Work to be completed
Please transcribe exactly, and only, the lines of the data below between the line holding "Система за „Електронни" and the line holding "Процедури (132, 1061)", inclusive.

[Source records]
------------------------------
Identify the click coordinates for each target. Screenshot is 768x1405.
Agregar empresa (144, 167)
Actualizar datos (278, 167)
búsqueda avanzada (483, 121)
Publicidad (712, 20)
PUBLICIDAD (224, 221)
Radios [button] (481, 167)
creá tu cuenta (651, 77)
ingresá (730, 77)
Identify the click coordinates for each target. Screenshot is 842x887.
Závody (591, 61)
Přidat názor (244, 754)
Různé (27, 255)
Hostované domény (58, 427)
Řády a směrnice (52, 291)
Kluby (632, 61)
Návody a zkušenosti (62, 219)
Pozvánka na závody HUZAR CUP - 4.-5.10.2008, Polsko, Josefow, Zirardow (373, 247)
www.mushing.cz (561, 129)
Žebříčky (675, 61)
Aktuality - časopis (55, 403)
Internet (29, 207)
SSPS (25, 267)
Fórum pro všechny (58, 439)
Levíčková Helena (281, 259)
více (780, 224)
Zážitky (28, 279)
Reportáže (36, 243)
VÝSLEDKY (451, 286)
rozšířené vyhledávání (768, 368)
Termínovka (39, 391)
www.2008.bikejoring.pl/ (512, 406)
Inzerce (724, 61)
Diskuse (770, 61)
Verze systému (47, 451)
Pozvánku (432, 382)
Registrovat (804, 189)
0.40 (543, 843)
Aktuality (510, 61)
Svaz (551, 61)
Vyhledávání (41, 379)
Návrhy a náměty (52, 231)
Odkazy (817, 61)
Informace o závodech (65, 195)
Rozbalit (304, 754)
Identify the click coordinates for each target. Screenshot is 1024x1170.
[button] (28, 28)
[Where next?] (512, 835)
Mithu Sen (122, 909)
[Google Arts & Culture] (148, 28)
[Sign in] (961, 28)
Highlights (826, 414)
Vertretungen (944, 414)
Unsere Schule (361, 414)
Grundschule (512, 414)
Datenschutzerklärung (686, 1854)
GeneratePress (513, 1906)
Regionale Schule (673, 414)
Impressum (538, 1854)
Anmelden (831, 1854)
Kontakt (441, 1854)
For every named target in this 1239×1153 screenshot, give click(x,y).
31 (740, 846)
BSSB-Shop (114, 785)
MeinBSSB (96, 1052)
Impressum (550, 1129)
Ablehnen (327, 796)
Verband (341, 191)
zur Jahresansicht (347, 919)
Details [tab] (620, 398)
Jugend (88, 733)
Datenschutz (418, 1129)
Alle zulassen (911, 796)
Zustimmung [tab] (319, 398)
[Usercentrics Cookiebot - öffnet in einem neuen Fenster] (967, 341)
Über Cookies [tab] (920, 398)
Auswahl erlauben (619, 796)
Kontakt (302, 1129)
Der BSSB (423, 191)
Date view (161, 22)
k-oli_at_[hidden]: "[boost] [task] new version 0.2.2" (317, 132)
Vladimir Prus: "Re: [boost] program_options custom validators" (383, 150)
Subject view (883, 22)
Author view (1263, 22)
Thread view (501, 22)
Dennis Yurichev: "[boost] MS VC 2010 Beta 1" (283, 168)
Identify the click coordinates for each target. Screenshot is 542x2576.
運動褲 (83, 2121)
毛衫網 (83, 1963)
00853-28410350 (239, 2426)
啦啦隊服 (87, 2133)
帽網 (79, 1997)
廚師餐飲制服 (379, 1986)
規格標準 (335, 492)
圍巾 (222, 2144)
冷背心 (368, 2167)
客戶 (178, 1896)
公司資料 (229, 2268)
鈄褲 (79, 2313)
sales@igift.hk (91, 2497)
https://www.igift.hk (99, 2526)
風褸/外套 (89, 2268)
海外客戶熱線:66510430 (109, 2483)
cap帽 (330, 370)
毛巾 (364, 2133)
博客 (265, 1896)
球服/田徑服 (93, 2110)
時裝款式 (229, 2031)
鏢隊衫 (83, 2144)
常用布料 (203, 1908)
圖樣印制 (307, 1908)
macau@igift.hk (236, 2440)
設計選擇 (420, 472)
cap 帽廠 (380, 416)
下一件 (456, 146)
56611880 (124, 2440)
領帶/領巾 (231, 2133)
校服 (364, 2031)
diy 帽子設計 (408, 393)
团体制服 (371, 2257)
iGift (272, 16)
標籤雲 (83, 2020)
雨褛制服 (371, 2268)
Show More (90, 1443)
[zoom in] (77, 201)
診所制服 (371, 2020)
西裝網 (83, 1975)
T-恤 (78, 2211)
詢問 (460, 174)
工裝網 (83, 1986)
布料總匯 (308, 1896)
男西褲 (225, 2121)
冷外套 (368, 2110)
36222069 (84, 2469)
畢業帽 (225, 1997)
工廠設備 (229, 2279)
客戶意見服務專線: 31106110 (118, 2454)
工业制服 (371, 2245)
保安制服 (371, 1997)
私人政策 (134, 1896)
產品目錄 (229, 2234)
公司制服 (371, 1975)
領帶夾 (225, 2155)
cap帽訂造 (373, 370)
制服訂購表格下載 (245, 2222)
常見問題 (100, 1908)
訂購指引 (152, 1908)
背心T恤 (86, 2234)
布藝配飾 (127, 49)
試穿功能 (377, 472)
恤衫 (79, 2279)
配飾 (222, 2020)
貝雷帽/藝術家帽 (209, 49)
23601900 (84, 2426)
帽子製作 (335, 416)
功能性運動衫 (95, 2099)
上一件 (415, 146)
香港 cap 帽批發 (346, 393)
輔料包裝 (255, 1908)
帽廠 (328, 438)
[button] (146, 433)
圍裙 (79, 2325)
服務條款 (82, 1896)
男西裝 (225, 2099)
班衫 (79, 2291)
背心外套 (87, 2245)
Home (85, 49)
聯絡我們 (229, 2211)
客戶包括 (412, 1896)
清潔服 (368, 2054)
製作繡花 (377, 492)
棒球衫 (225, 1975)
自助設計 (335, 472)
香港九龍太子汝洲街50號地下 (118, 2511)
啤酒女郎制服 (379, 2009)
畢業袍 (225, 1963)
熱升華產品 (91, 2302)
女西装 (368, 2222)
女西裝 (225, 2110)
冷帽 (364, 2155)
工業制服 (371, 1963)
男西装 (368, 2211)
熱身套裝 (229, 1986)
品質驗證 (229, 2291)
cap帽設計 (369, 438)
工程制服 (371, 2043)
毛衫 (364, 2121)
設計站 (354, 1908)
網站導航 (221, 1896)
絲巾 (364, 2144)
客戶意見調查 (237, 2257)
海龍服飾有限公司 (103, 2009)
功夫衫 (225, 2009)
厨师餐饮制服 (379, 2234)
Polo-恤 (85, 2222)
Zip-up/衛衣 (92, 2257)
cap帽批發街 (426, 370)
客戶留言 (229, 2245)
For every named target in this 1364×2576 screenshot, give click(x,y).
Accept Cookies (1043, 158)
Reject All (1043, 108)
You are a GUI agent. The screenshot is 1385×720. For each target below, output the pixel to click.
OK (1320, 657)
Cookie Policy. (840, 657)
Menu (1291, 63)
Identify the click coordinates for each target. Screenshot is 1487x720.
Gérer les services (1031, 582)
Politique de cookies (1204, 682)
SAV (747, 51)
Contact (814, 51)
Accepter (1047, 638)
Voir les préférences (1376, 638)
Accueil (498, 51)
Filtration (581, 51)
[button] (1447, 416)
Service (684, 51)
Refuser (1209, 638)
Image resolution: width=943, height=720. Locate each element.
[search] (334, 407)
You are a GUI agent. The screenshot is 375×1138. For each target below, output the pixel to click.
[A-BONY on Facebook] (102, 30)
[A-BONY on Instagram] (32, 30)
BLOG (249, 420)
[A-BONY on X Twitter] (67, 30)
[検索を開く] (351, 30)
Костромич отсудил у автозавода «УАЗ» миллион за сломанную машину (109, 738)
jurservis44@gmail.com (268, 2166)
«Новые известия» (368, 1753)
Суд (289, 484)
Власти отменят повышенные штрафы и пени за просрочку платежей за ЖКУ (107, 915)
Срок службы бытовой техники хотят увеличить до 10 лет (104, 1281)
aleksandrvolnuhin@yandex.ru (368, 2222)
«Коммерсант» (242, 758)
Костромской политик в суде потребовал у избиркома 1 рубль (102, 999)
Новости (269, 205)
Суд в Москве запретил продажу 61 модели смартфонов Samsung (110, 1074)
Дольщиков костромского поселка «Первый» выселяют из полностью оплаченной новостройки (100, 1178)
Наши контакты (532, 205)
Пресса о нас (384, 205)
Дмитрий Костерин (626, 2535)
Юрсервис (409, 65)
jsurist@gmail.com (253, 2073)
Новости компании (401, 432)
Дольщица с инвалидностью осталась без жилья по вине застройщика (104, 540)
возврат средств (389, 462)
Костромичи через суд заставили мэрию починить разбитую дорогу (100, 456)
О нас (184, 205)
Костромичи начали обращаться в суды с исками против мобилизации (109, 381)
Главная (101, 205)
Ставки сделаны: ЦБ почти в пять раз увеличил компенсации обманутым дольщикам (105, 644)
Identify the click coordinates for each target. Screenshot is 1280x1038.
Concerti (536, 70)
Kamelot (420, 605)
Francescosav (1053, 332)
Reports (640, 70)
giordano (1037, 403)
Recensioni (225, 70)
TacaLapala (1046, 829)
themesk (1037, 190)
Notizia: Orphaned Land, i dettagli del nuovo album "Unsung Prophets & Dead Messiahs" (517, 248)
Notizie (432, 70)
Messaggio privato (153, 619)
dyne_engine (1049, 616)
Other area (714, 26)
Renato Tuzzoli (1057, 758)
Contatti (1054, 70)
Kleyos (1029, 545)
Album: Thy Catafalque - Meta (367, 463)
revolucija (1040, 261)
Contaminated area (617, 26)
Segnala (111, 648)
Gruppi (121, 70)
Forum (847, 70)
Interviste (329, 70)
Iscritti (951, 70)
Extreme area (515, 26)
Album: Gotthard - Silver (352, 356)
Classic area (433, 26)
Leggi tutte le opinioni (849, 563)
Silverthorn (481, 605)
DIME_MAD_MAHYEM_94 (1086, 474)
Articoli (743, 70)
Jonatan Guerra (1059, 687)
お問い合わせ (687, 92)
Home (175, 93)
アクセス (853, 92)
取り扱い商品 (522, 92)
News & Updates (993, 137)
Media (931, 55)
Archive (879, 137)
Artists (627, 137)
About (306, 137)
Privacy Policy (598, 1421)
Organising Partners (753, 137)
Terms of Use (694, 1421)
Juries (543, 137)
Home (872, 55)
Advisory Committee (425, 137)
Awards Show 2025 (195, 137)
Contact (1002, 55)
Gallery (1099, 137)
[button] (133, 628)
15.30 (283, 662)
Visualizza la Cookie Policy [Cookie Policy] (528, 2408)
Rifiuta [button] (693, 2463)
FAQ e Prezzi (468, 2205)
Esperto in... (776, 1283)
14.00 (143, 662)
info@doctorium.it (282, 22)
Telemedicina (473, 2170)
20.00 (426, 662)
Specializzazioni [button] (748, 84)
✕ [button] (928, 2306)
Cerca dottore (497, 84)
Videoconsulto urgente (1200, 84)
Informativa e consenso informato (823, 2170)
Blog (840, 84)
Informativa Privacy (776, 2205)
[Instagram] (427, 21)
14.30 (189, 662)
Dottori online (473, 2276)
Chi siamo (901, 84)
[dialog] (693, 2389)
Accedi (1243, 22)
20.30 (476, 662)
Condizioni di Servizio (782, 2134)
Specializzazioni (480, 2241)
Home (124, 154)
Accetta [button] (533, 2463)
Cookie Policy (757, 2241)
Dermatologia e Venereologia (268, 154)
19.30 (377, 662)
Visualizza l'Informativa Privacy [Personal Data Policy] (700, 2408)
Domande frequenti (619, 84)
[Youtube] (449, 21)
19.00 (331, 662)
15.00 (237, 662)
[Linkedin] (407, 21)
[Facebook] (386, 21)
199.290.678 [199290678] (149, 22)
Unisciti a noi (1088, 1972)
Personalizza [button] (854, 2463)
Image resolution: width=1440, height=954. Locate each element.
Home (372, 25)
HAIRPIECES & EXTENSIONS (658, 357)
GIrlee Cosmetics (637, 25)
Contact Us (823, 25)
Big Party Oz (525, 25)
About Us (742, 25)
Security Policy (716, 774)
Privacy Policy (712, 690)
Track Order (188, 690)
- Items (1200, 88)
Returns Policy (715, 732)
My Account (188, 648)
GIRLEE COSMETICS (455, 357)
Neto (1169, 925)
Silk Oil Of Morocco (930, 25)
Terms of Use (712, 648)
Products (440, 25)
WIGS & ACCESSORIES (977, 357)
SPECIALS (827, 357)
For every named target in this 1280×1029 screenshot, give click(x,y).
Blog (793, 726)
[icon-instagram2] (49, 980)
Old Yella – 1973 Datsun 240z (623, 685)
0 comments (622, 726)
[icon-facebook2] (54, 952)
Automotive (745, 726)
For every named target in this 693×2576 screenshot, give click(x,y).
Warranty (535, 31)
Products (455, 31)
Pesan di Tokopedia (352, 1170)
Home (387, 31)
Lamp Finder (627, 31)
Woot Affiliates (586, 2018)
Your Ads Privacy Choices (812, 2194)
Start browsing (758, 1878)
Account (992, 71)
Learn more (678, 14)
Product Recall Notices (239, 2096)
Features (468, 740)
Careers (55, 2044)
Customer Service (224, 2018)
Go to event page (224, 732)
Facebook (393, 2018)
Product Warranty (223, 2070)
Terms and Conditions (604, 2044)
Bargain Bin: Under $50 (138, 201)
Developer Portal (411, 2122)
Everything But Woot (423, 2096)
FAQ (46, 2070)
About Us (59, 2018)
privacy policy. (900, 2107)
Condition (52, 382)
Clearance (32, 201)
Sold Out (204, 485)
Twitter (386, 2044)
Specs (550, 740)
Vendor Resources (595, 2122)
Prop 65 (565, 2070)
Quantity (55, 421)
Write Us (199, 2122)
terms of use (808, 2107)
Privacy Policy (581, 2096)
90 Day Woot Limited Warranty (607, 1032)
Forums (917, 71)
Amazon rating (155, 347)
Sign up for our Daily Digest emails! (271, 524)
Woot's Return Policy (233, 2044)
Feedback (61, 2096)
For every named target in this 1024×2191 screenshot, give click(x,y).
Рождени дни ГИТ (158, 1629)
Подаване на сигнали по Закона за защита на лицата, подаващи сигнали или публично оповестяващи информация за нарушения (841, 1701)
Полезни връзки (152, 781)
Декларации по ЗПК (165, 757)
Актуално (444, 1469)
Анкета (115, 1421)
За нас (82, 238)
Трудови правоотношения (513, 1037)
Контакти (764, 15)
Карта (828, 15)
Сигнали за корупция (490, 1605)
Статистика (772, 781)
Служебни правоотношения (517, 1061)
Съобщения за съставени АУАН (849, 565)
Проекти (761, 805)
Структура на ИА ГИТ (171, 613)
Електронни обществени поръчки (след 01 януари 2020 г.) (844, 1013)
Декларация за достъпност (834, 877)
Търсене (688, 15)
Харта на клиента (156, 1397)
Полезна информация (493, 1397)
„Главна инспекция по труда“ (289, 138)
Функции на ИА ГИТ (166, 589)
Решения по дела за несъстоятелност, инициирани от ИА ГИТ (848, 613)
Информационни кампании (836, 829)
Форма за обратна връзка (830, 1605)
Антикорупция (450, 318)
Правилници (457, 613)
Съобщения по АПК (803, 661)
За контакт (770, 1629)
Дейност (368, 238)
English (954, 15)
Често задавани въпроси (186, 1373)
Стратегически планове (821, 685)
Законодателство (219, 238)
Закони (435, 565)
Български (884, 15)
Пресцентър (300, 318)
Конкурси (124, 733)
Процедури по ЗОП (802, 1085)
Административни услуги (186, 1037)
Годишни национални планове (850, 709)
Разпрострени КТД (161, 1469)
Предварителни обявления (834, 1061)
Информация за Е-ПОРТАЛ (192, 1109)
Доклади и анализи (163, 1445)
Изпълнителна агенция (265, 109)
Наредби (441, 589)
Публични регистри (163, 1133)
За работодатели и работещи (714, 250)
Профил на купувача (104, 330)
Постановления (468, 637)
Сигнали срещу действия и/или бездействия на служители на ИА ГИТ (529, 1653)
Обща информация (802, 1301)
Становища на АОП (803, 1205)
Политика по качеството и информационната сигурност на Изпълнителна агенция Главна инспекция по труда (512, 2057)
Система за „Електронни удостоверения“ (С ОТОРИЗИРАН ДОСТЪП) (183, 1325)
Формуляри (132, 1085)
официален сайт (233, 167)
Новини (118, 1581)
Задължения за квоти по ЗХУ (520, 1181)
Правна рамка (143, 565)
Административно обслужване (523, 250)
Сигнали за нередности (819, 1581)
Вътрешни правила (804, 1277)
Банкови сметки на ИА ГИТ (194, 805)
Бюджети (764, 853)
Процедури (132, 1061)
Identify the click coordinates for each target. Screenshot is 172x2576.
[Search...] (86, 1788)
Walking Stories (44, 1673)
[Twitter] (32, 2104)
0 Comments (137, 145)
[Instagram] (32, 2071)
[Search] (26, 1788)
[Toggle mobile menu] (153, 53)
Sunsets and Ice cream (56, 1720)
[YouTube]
------------------------------
Solved problem
Система за „Електронни удостоверения“ (С ОТОРИЗИРАН ДОСТЪП) (183, 1325)
Формуляри (132, 1085)
официален сайт (233, 167)
Новини (118, 1581)
Задължения за квоти по ЗХУ (520, 1181)
Правна рамка (143, 565)
Административно обслужване (523, 250)
Сигнали за нередности (819, 1581)
Вътрешни правила (804, 1277)
Банкови сметки на ИА ГИТ (194, 805)
Бюджети (764, 853)
Процедури (132, 1061)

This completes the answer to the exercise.